(Collected data)
[Start of Attachment]

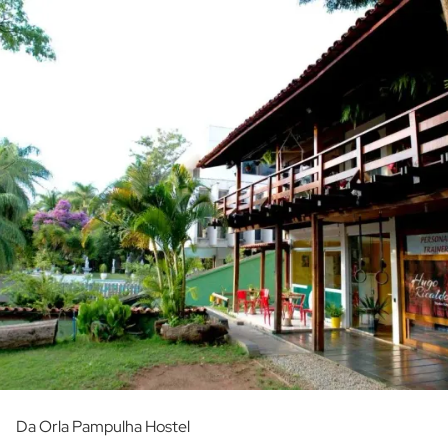
Da Orla Pampulha Hostel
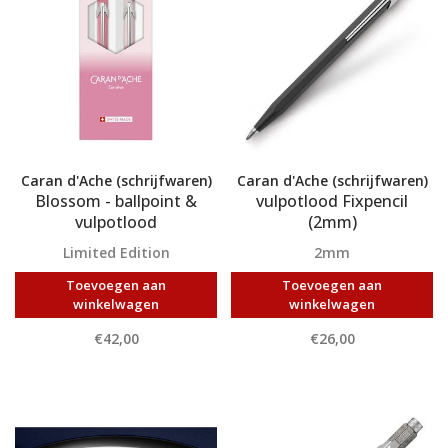
Caran d'Ache (schrijfwaren)
Caran d'Ache (schrijfwaren)
Blossom - ballpoint &
vulpotlood Fixpencil
vulpotlood
(2mm)
Limited Edition
2mm
Toevoegen aan
Toevoegen aan
winkelwagen
winkelwagen
€42,00
€26,00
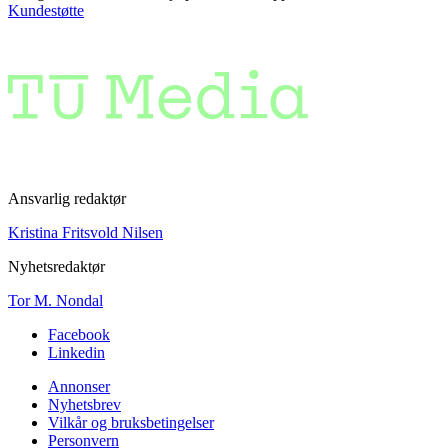
Kundestøtte
Ansvarlig redaktør
Kristina Fritsvold Nilsen
Nyhetsredaktør
Tor M. Nondal
Facebook
Linkedin
Annonser
Nyhetsbrev
Vilkår og bruksbetingelser
Personvern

[End of Attachment]

| WORK TO BE COMPLETED |
Write out each line again, exactly as it appears above, except for any picture.

| YOUR RESPONSE |
Da Orla Pampulha Hostel
Caran d'Ache (schrijfwaren)
Caran d'Ache (schrijfwaren)
Blossom - ballpoint &
vulpotlood Fixpencil
vulpotlood
(2mm)
Limited Edition
2mm
Toevoegen aan
Toevoegen aan
winkelwagen
winkelwagen
€42,00
€26,00
Kundestøtte
Ansvarlig redaktør
Kristina Fritsvold Nilsen
Nyhetsredaktør
Tor M. Nondal
Facebook
Linkedin
Annonser
Nyhetsbrev
Vilkår og bruksbetingelser
Personvern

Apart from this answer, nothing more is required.